━━━ DATA PROVIDED
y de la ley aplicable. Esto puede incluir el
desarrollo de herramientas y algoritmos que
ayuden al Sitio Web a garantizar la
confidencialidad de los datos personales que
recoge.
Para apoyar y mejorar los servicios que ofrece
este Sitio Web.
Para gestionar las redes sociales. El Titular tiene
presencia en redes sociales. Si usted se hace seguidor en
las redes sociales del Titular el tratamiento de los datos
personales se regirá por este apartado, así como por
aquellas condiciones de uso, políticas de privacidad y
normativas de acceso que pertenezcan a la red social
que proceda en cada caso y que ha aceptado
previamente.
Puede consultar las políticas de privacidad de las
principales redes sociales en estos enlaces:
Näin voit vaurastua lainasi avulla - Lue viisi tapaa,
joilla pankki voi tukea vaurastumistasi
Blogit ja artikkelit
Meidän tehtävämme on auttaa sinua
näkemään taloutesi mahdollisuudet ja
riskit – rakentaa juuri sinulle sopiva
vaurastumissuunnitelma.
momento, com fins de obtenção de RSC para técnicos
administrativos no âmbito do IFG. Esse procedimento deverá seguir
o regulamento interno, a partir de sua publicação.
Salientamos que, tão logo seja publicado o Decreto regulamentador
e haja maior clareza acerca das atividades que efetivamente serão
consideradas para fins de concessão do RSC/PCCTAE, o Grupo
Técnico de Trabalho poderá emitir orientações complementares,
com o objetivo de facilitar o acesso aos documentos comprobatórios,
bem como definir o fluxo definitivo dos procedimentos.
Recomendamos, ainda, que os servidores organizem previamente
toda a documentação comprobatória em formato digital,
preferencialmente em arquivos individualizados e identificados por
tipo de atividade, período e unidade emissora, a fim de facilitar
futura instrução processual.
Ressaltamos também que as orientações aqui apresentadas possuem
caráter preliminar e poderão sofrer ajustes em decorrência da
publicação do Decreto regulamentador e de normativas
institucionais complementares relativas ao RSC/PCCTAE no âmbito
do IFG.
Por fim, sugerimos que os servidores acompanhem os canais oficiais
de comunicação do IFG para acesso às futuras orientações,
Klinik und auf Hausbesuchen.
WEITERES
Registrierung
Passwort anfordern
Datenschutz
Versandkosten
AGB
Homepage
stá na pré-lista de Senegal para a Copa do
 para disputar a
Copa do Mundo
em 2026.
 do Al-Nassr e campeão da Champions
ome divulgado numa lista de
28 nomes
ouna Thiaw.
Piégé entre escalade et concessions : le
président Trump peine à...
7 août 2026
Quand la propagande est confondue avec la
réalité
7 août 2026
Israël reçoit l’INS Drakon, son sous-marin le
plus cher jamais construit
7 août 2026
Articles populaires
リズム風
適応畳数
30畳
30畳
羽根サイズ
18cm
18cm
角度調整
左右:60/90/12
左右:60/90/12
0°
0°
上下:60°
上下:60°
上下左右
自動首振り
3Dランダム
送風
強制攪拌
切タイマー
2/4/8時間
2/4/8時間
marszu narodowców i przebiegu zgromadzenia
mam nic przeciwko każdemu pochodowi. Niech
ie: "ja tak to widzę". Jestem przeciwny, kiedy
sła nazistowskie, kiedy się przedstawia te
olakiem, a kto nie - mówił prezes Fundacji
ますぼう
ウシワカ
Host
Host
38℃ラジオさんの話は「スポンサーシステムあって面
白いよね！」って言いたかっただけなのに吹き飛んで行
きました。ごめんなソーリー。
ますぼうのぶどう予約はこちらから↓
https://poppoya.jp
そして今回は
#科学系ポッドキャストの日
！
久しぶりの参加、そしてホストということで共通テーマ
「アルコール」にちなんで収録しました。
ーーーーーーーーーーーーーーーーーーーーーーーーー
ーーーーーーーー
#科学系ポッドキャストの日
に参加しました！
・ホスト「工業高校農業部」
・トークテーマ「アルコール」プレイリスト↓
━━━━━━
### WORK ORDER
The answer should be exactly the lines from the one that contains "Israël reçoit l’INS Drakon, son sous-marin le" through the end of the entries, both ends included, and nothing besides.

### REPLY TO THE EXERCISE
Israël reçoit l’INS Drakon, son sous-marin le
plus cher jamais construit
7 août 2026
Articles populaires
リズム風
適応畳数
30畳
30畳
羽根サイズ
18cm
18cm
角度調整
左右:60/90/12
左右:60/90/12
0°
0°
上下:60°
上下:60°
上下左右
自動首振り
3Dランダム
送風
強制攪拌
切タイマー
2/4/8時間
2/4/8時間
marszu narodowców i przebiegu zgromadzenia
mam nic przeciwko każdemu pochodowi. Niech
ie: "ja tak to widzę". Jestem przeciwny, kiedy
sła nazistowskie, kiedy się przedstawia te
olakiem, a kto nie - mówił prezes Fundacji
ますぼう
ウシワカ
Host
Host
38℃ラジオさんの話は「スポンサーシステムあって面
白いよね！」って言いたかっただけなのに吹き飛んで行
きました。ごめんなソーリー。
ますぼうのぶどう予約はこちらから↓
https://poppoya.jp
そして今回は
#科学系ポッドキャストの日
！
久しぶりの参加、そしてホストということで共通テーマ
「アルコール」にちなんで収録しました。
ーーーーーーーーーーーーーーーーーーーーーーーーー
ーーーーーーーー
#科学系ポッドキャストの日
に参加しました！
・ホスト「工業高校農業部」
・トークテーマ「アルコール」プレイリスト↓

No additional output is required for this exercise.